What is being asked: Give again only those lines from the start of the entries through the line holding "Kontakt oss gjerne på mail og telefon.", leaving them as they are.

Records from a collection:
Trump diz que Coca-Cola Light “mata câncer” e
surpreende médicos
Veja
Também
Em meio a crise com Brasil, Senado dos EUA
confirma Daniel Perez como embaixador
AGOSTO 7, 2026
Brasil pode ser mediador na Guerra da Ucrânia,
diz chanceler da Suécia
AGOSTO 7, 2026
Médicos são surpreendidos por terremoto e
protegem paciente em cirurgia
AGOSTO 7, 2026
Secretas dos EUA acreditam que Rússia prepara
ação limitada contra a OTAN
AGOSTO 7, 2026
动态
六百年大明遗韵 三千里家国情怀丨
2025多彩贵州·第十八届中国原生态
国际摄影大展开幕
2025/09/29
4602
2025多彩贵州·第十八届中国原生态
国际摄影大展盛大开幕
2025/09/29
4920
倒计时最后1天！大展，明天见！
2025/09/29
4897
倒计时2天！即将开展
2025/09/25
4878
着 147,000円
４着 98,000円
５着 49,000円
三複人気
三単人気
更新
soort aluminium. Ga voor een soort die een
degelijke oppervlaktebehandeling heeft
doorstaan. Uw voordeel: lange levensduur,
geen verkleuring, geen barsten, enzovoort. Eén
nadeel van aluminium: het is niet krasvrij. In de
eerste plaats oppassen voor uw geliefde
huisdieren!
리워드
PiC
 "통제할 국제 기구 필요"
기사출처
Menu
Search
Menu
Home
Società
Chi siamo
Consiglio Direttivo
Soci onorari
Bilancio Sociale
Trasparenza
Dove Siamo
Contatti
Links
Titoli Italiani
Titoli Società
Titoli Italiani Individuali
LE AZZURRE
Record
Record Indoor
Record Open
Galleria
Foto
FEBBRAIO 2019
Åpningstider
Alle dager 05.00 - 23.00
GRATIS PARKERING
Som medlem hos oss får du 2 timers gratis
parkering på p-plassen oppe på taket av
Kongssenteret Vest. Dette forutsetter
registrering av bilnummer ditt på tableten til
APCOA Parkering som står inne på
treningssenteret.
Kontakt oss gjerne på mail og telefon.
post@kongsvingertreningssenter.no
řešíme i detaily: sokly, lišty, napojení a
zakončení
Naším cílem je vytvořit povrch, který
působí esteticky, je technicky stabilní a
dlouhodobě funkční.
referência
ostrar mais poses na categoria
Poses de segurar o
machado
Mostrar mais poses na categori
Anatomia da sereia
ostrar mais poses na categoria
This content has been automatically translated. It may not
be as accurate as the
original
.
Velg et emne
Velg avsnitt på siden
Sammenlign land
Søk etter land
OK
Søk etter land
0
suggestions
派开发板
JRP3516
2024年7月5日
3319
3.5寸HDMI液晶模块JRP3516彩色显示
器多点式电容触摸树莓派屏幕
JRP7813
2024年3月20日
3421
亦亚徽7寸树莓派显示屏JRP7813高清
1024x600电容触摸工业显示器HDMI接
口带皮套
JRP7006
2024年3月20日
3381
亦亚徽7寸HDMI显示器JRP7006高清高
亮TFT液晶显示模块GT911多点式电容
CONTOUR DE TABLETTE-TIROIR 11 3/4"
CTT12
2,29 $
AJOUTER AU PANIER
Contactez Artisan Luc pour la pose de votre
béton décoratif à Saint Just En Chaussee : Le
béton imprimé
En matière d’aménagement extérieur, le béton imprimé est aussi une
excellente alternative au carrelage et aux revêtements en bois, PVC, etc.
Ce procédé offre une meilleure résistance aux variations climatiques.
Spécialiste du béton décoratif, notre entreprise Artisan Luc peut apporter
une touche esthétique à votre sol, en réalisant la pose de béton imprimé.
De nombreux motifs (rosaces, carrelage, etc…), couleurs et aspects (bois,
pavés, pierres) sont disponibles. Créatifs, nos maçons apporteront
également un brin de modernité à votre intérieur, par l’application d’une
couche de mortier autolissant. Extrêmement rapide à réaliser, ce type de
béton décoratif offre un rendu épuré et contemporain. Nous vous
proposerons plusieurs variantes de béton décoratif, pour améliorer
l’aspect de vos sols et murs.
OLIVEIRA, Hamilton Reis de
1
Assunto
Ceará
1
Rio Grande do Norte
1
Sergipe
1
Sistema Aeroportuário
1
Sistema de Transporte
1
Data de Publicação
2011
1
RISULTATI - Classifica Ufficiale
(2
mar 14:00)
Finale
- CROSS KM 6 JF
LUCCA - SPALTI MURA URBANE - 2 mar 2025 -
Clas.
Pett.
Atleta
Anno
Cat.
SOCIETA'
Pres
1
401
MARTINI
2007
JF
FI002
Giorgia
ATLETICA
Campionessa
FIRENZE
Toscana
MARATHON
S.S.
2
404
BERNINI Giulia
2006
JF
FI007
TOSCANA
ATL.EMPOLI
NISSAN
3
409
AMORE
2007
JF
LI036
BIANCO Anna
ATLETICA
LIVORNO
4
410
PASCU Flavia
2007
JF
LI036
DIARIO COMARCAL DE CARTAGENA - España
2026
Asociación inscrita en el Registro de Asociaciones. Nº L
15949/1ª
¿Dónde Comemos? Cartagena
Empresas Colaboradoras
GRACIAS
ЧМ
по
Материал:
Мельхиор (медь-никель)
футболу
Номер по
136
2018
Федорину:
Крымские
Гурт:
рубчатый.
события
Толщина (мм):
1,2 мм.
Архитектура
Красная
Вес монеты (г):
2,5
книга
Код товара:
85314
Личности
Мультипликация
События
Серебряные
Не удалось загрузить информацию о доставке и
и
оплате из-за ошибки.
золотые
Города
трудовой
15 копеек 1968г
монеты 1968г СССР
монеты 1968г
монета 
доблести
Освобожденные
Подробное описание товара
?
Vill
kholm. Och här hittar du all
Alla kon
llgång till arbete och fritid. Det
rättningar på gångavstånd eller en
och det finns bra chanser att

Reply:
Trump diz que Coca-Cola Light “mata câncer” e
surpreende médicos
Veja
Também
Em meio a crise com Brasil, Senado dos EUA
confirma Daniel Perez como embaixador
AGOSTO 7, 2026
Brasil pode ser mediador na Guerra da Ucrânia,
diz chanceler da Suécia
AGOSTO 7, 2026
Médicos são surpreendidos por terremoto e
protegem paciente em cirurgia
AGOSTO 7, 2026
Secretas dos EUA acreditam que Rússia prepara
ação limitada contra a OTAN
AGOSTO 7, 2026
动态
六百年大明遗韵 三千里家国情怀丨
2025多彩贵州·第十八届中国原生态
国际摄影大展开幕
2025/09/29
4602
2025多彩贵州·第十八届中国原生态
国际摄影大展盛大开幕
2025/09/29
4920
倒计时最后1天！大展，明天见！
2025/09/29
4897
倒计时2天！即将开展
2025/09/25
4878
着 147,000円
４着 98,000円
５着 49,000円
三複人気
三単人気
更新
soort aluminium. Ga voor een soort die een
degelijke oppervlaktebehandeling heeft
doorstaan. Uw voordeel: lange levensduur,
geen verkleuring, geen barsten, enzovoort. Eén
nadeel van aluminium: het is niet krasvrij. In de
eerste plaats oppassen voor uw geliefde
huisdieren!
리워드
PiC
 "통제할 국제 기구 필요"
기사출처
Menu
Search
Menu
Home
Società
Chi siamo
Consiglio Direttivo
Soci onorari
Bilancio Sociale
Trasparenza
Dove Siamo
Contatti
Links
Titoli Italiani
Titoli Società
Titoli Italiani Individuali
LE AZZURRE
Record
Record Indoor
Record Open
Galleria
Foto
FEBBRAIO 2019
Åpningstider
Alle dager 05.00 - 23.00
GRATIS PARKERING
Som medlem hos oss får du 2 timers gratis
parkering på p-plassen oppe på taket av
Kongssenteret Vest. Dette forutsetter
registrering av bilnummer ditt på tableten til
APCOA Parkering som står inne på
treningssenteret.
Kontakt oss gjerne på mail og telefon.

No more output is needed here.